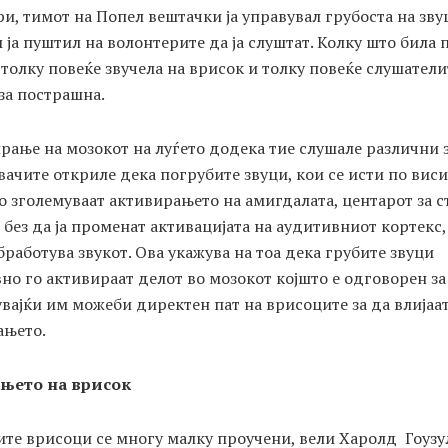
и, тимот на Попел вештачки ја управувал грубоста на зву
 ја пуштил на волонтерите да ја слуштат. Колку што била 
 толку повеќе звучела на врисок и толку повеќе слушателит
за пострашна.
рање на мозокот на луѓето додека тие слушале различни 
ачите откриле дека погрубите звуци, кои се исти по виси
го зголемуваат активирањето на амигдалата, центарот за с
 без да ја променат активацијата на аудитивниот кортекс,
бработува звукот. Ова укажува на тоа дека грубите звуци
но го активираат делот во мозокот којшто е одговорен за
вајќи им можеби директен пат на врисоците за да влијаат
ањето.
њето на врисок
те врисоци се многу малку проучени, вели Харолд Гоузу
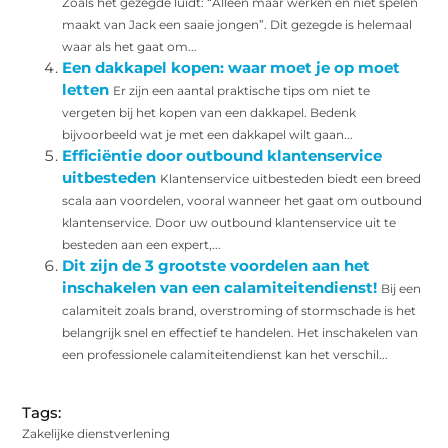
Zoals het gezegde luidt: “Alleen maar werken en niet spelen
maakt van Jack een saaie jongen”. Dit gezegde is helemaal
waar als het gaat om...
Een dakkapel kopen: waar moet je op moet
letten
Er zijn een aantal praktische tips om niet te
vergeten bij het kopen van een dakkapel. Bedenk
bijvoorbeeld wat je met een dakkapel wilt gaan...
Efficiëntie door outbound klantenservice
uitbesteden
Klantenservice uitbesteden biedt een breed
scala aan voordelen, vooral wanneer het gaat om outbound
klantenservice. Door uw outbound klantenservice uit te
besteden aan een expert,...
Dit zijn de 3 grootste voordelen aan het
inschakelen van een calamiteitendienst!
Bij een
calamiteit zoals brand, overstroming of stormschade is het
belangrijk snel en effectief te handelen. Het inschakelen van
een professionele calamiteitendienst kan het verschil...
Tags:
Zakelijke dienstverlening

++++++

• [GOAL OF THE EXERCISE] Show, from the material above, each line that includes the string "voordelen".

• [RESPONSE TO THIS EXERCISE]
scala aan voordelen, vooral wanneer het gaat om outbound
Dit zijn de 3 grootste voordelen aan het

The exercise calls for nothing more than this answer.